Den subjektiven Arbeitsalltag in der Dolmetscherkabine beschreibe ich hier im 11. Jahr. Vor dem Einsatz bereiten wir uns intensiv vor. Dabei sind Fach­wör­ter­lis­ten zu erstellen und Redeweisen zu beachten. Das klingt nach viel Arbeit. Aber es gibt Rettung.

Was mir diese Woche akut wieder eingefallen ist: Die Studie, nach der das Mathe­hirn im Fuß steckt. Es geht um die Korrelation, dass Menschen mit Schuh­grö­ße 29 selten gut rechnen können.

Biedermeierfräulein
Biedermeierfräulein
Ansonsten hatten wir wieder es erneut mit viel Schwur­bu­lar zu tun. Unter dem Be­griff sammele ich Schwurbelbegriffe wie "Tendenz zu", "neigt", "legt die Ver­mu­tung nahe", "die Studie erlaubt die In­ter­pre­ta­tion, dass ...". Solche Ausdrücke muss un­ser­ein­er in der Übersetzung pau­ken. Ich mag derlei nicht, aber es ist leider Be­rufs­all­tag.
Dazu sagt ein Bekannter "Konkunktivitis", weil es dann immer schön im Konjunktiv weitergeht.
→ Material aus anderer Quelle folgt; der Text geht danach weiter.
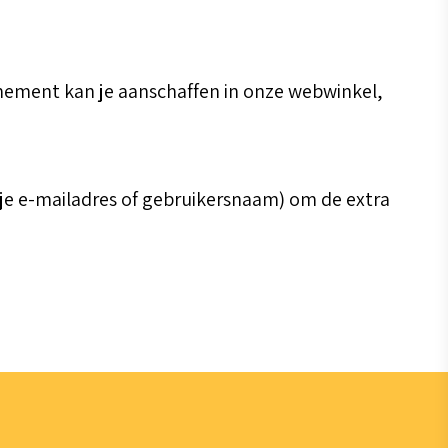
nement kan je aanschaffen in onze webwinkel,
 je e-mailadres of gebruikersnaam) om de extra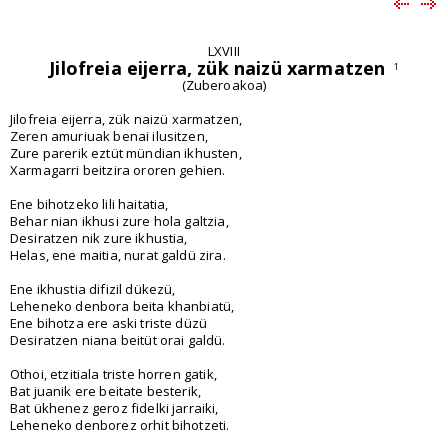
LXVIII
Jilofreia eijerra, zük naizü xarmatzen
1
(Zuberoakoa)
Jilofreia eijerra, zük naizü xarmatzen,
Zeren amuriuak benai ilusitzen,
Zure parerik eztüt mündian ikhusten,
Xarmagarri beitzira ororen gehien.
Ene bihotzeko lili haitatia,
Behar nian ikhusi zure hola galtzia,
Desiratzen nik zure ikhustia,
Helas, ene maitia, nurat galdü zira.
Ene ikhustia difizil dükezü,
Leheneko denbora beita khanbiatü,
Ene bihotza ere aski triste düzü
Desiratzen niana beitüt orai galdü.
Othoi, etzitiala triste horren gatik,
Bat juanik ere beitate besterik,
Bat ükhenez geroz fidelki jarraiki,
Leheneko denborez orhit bihotzeti.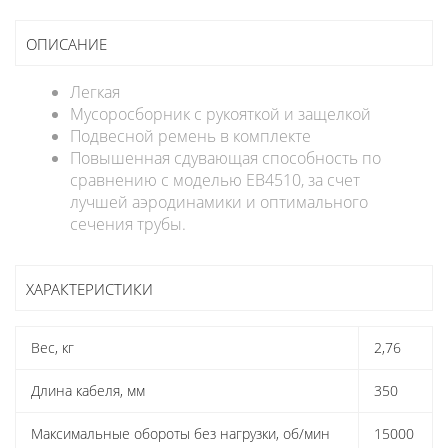
ОПИСАНИЕ
Легкая
Мусоросборник с рукояткой и защелкой
Подвесной ремень в комплекте
Повышенная сдувающая способность по
сравнению с моделью EB4510, за счет
лучшей аэродинамики и оптимального
сечения трубы.
ХАРАКТЕРИСТИКИ
Вес, кг
2,76
Длина кабеля, мм
350
Максимальные обороты без нагрузки, об/мин
15000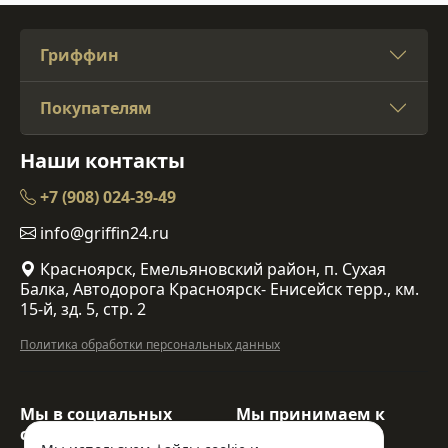
Гриффин
Покупателям
Наши контакты
+7 (908) 024-39-49
info@griffin24.ru
Красноярск, Емельяновский район, п. Сухая
Балка, Автодорога Красноярск- Енисейск терр., км.
15-й, зд. 5, стр. 2
Политика обработки персональных данных
Мы в социальных
Мы принимаем к
сетях:
оплате: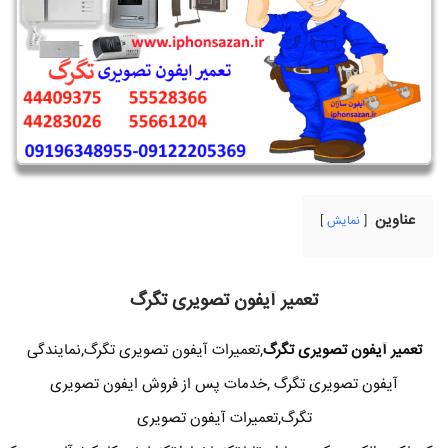
عناوین
نمایش
تعمیر آیفون تصویری تگرگ
تعمیر آیفون تصویری تگرگ
,تعمیرات آیفون تصویری تگرگ,نمایندگی
آیفون تصویری تگرگ ,خدمات پس از فروش ایفون تصویری
تگرگ,تعمیرات آیفون تصویری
Ehe ich mir hier jetzt von derlei Hässlichkeiten noch eine Au­gen­ent­zün­dung hole, denke ich lachend an die Feststellung, dass Menschen, die in der Nase bohren, ihre Hände häufiger in der Nähe ihres Gesichtes haben.

Und ich erhole mir die Augen beim Betrachten eines schöner Bilder. Die Parole lautet: "Mehr Kunst!"

Am Abend sendet mir eine Nonne einen Vortragstext zu einem Künstler. Sie lässt uns an ihrem "Work in Progress" teilhaben, wird drei Fassungen senden, damit wir Zeit haben, uns vorzubereiten. Ich nenne das charmant.

Die kunstgeschichtliche Tagung nächste Woche, die letzte Konferenz des Jahres, wird frei sein von Schwur­bu­lar. Bis dahin heißt es: Das Gegenteil davon, nämlich Fachvokabular pauken. Sich weiterbilden. Die Stadt und unsere Zeit mit anderen Augen sehen.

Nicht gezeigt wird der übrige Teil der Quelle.